### Exercise prompt:
If an entry below contains an image, drop the image and retype the rest exactly.

-*-*-

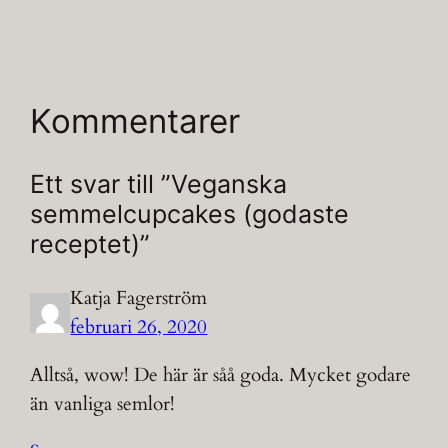
Kommentarer
Ett svar till ”Veganska
semmelcupcakes (godaste
receptet)”
Katja Fagerström
februari 26, 2020
Alltså, wow! De här är såå goda. Mycket godare
än vanliga semlor!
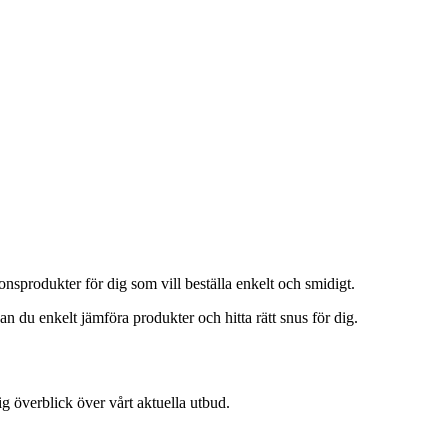
onsprodukter för dig som vill beställa enkelt och smidigt.
an du enkelt jämföra produkter och hitta rätt snus för dig.
g överblick över vårt aktuella utbud.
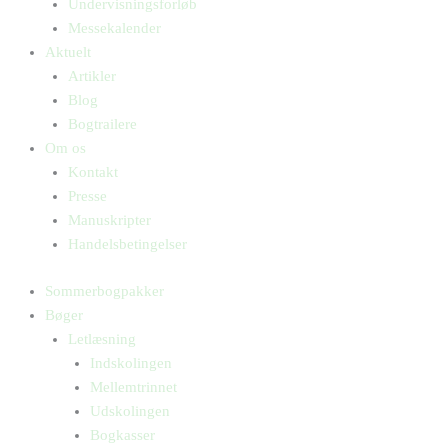
Undervisningsforløb
Messekalender
Aktuelt
Artikler
Blog
Bogtrailere
Om os
Kontakt
Presse
Manuskripter
Handelsbetingelser
Sommerbogpakker
Bøger
Letlæsning
Indskolingen
Mellemtrinnet
Udskolingen
Bogkasser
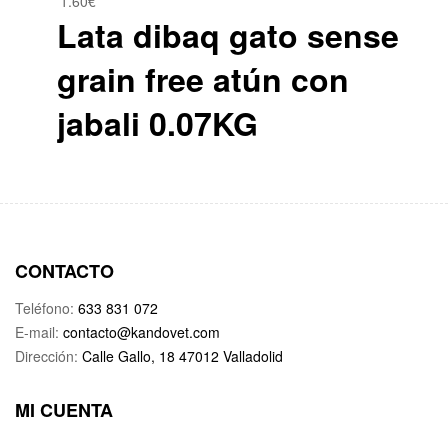
1.60
€
Lata dibaq gato sense
grain free atún con
jabali 0.07KG
CONTACTO
Teléfono:
633 831 072
E-mail:
contacto@kandovet.com
Dirección:
Calle Gallo, 18 47012 Valladolid
MI CUENTA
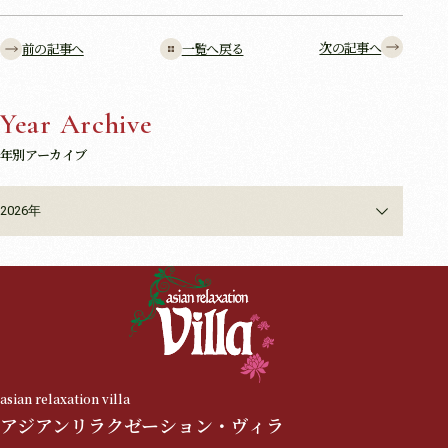
次の記事へ
前の記事へ
一覧へ戻る
Year Archive
年別アーカイブ
2026年
asian relaxation villa
アジアンリラクゼーション・ヴィラ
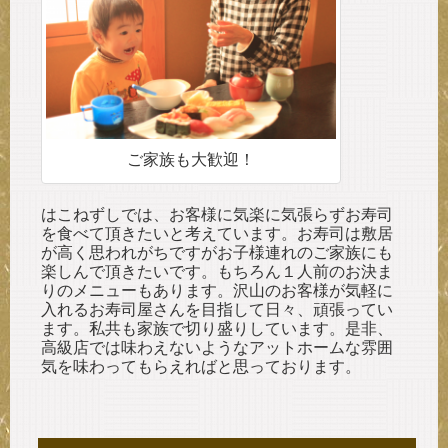
ご家族も大歓迎！
はこねずしでは、お客様に気楽に気張らずお寿司
を食べて頂きたいと考えています。お寿司は敷居
が高く思われがちですがお子様連れのご家族にも
楽しんで頂きたいです。もちろん１人前のお決ま
りのメニューもあります。沢山のお客様が気軽に
入れるお寿司屋さんを目指して日々、頑張ってい
ます。私共も家族で切り盛りしています。是非、
高級店では味わえないようなアットホームな雰囲
気を味わってもらえればと思っております。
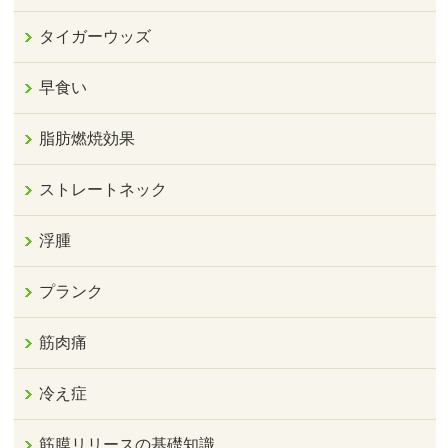
タイガーウッズ
早食い
脂肪燃焼効果
ストレートネック
浮腫
プランク
筋肉痛
冷え症
筋膜リリースの基礎知識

-*-*-

### Completed task:
Kommentarer
Ett svar till ”Veganska
semmelcupcakes (godaste
receptet)”
Katja Fagerström
februari 26, 2020
Alltså, wow! De här är såå goda. Mycket godare
än vanliga semlor!
onsprodukter för dig som vill beställa enkelt och smidigt.
an du enkelt jämföra produkter och hitta rätt snus för dig.
g överblick över vårt aktuella utbud.
Undervisningsforløb
Messekalender
Aktuelt
Artikler
Blog
Bogtrailere
Om os
Kontakt
Presse
Manuskripter
Handelsbetingelser
Sommerbogpakker
Bøger
Letlæsning
Indskolingen
Mellemtrinnet
Udskolingen
Bogkasser
1.60
€
Lata dibaq gato sense
grain free atún con
jabali 0.07KG
CONTACTO
Teléfono:
633 831 072
E-mail:
contacto@kandovet.com
Dirección:
Calle Gallo, 18 47012 Valladolid
MI CUENTA
次の記事へ
前の記事へ
一覧へ戻る
Year Archive
年別アーカイブ
2026年
asian relaxation villa
アジアンリラクゼーション・ヴィラ
ご家族も大歓迎！
はこねずしでは、お客様に気楽に気張らずお寿司
を食べて頂きたいと考えています。お寿司は敷居
が高く思われがちですがお子様連れのご家族にも
楽しんで頂きたいです。もちろん１人前のお決ま
りのメニューもあります。沢山のお客様が気軽に
入れるお寿司屋さんを目指して日々、頑張ってい
ます。私共も家族で切り盛りしています。是非、
高級店では味わえないようなアットホームな雰囲
気を味わってもらえればと思っております。
タイガーウッズ
早食い
脂肪燃焼効果
ストレートネック
浮腫
プランク
筋肉痛
冷え症
筋膜リリースの基礎知識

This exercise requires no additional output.